A collaborator once asked me: “can you do that thing where you take a little bit of data and model it up to make lots more data?”

Does it sound suspicious to fake a lot of data from a little bit of data? It depends on the context. Making up data is totally appropriate if you want to do a power analysis.

And ‘making-up’ data (let’s call it simulation from now on) for power analysis is a handy tactic for designing effective surveys and experiments. This post will look at why and how.

In the narrow-sense, power analysis it about type II error, or the chance your data and analysis won’t be able to detect an effect that is really there.

Type II errors are the quiet sibling to type I errors, which tend to get more focus. The whole “<0.05 is significant”” mentality is about type I errors.

Having a low type I is important if you want to say a new drug, which may have side-effects, works.

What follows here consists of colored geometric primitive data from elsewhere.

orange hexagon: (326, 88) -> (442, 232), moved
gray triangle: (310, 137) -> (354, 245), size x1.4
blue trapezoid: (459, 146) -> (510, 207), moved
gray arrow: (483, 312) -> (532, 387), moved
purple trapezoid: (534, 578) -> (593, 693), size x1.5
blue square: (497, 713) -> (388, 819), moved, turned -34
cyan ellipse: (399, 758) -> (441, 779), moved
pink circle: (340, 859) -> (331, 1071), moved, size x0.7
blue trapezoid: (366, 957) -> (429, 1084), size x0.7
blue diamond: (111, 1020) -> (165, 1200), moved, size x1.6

But in many fields, type II errors are more consequential. In environmental science in particular, we don’t want significant (in the non-statistical sense of the word) environmental change to go unnoticed. Poor power would mean we are unlikely to detect environmental change in our acidification experiments, or from say an oil spill decimating a seabird colony.

Pragmatically, if you are doing a PhD you have a limited amount of time to get publishable results. So you’d want enough power to detect an effect, should it be there.

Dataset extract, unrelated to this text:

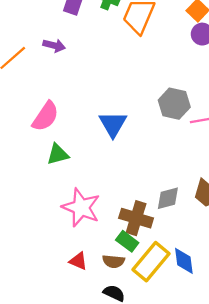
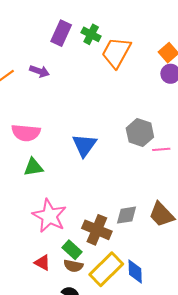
pink semicircle: (45, 116) -> (26, 133), turned 56
green rectangle: (127, 241) -> (72, 250), moved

Power analysis is also much more useful type II errors, when used in the broader sense of the term.

Broad-sense power analysis is
about how well data and a statistical model work together to measure an
effect. So it could be about whether we measure the *right* effect (not
just whether we measure it at all).

In the broad and narrow sense, power analysis is a really helpful tool when you are designing experiments, or a field survey.

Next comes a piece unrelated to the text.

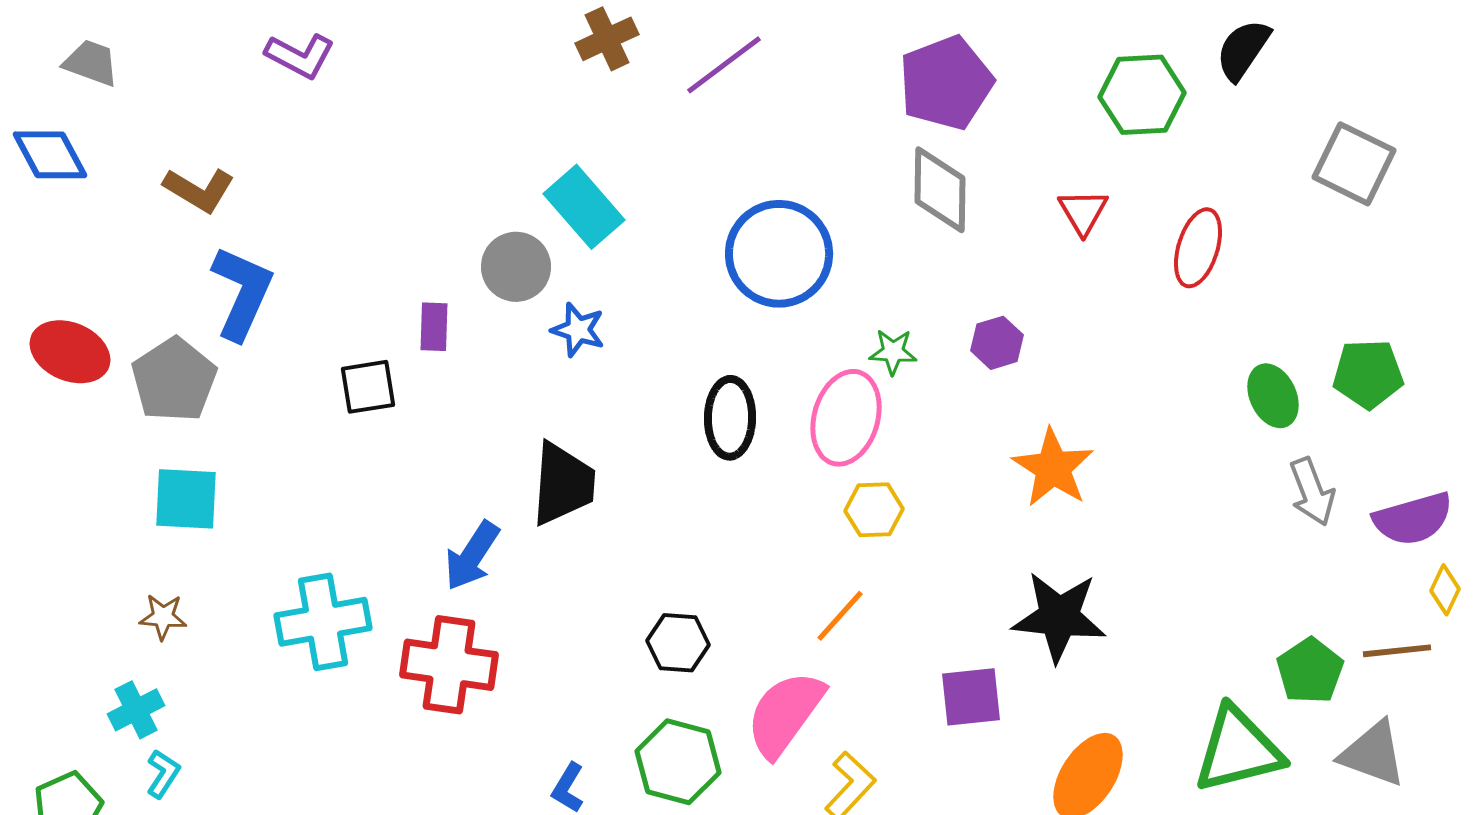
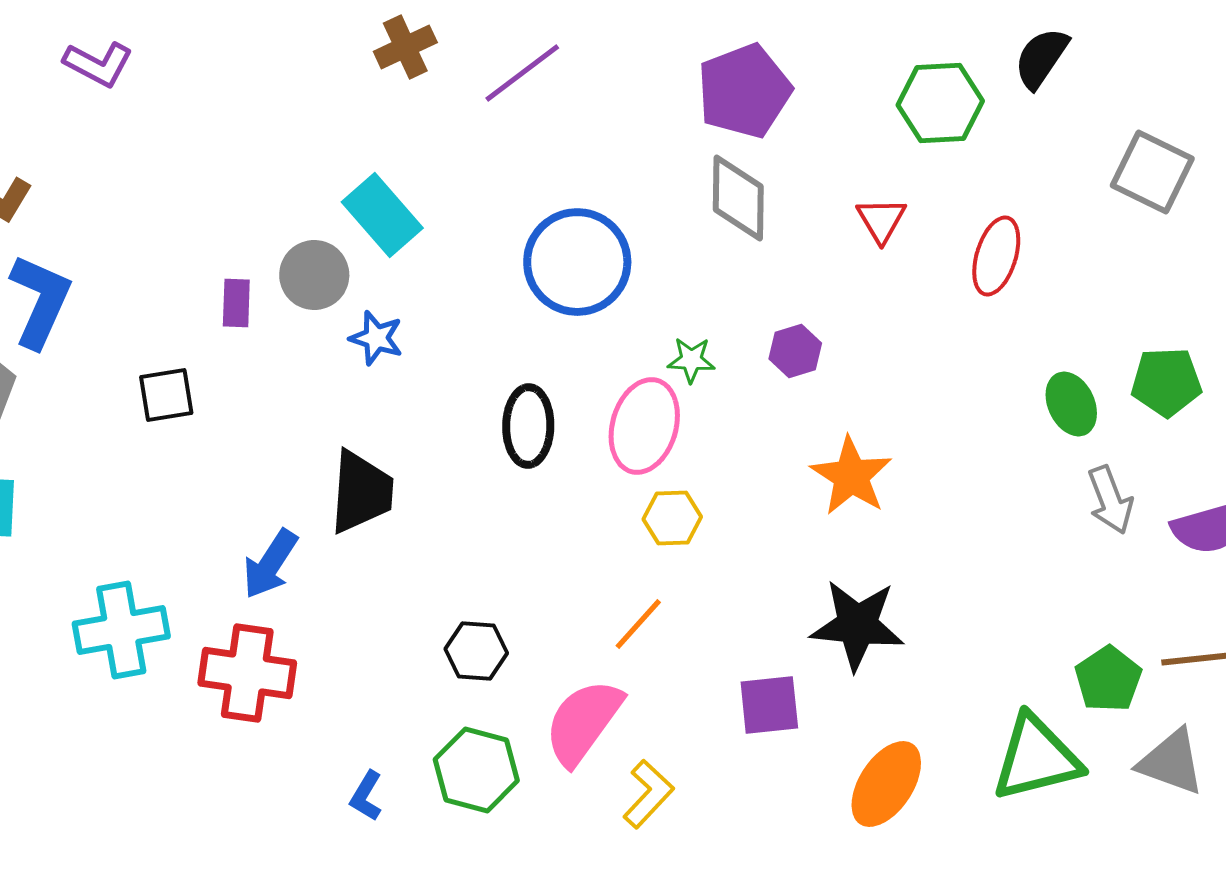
purple rectangle: (434, 327) -> (236, 303), moved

For more on traditional power analysis in environmental stats I recommend the textbook Quinn and Keough (or google it to find a pdf) or in the broad-sense Bolker’s excellent book

Let’s say you want to know whether there are more fish inside a marine reserve (that have no fishing) than outside the reserve. You are going to do a number of standardized transects inside and outside the reserve and count the numbers of fish.

Your fish species of interest are a very abundant sweetlips and a rather rare humphead wrasse. What’s the chance that you would be able to detect a two times difference in abundance for each fish species between reserves and fished areas?

We can address this question with power analysis by simulating ‘fake’ data for the surveys where there is a doubling of abundance, then fitting a statistical model to the fake data, then deciding whether or not the difference is ‘significant’ (e.g. p<0.05). Then we repeat that a 1000 times and count up the % of times we said there was a difference. That % is the power.

So we need to decide on a few things ahead of time, the sample size of surveys, the expected (mean) abundance values and the variance in abundance. This is where you could draw on earlier literature to make estimated guesses. The sample size is up for grabs and trying different sample sizes could be part of your power analysis.

Let’s assume there are normally 10 sweetlips per transect and 1 humphead wrasse per transect.

As the data are counts we’ll assume they are Poisson distributed. This amounts to assuming mean = variance, so the variance of sweetlips across transects is 10 and wrasse is 1.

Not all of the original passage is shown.